[Records excerpted from a collection]
################
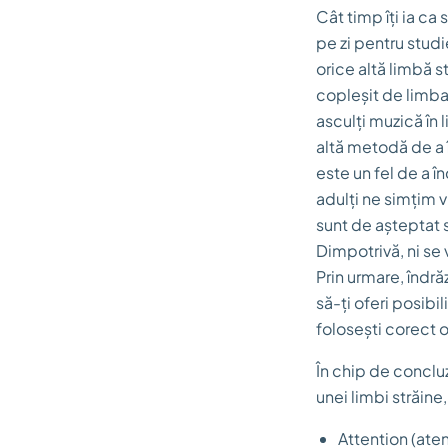
Cât timp îți ia ca
pe zi pentru stud
orice altă limbă st
copleșit de limba 
asculți muzică în 
altă metodă de a î
este un fel de a î
adulți ne simțim v
sunt de așteptat s
Dimpotrivă, ni se 
Prin urmare, îndră
să-ți oferi posibil
folosești corect o
În chip de concluz
unei limbi străine
Attention (atenț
################
### Problem
Could you set down every record above word for word, leaving out the pictures?

### Output
Cât timp îți ia ca
pe zi pentru stud
orice altă limbă st
copleșit de limba 
asculți muzică în 
altă metodă de a î
este un fel de a î
adulți ne simțim v
sunt de așteptat s
Dimpotrivă, ni se 
Prin urmare, îndră
să-ți oferi posibil
folosești corect o
În chip de concluz
unei limbi străine
Attention (atenț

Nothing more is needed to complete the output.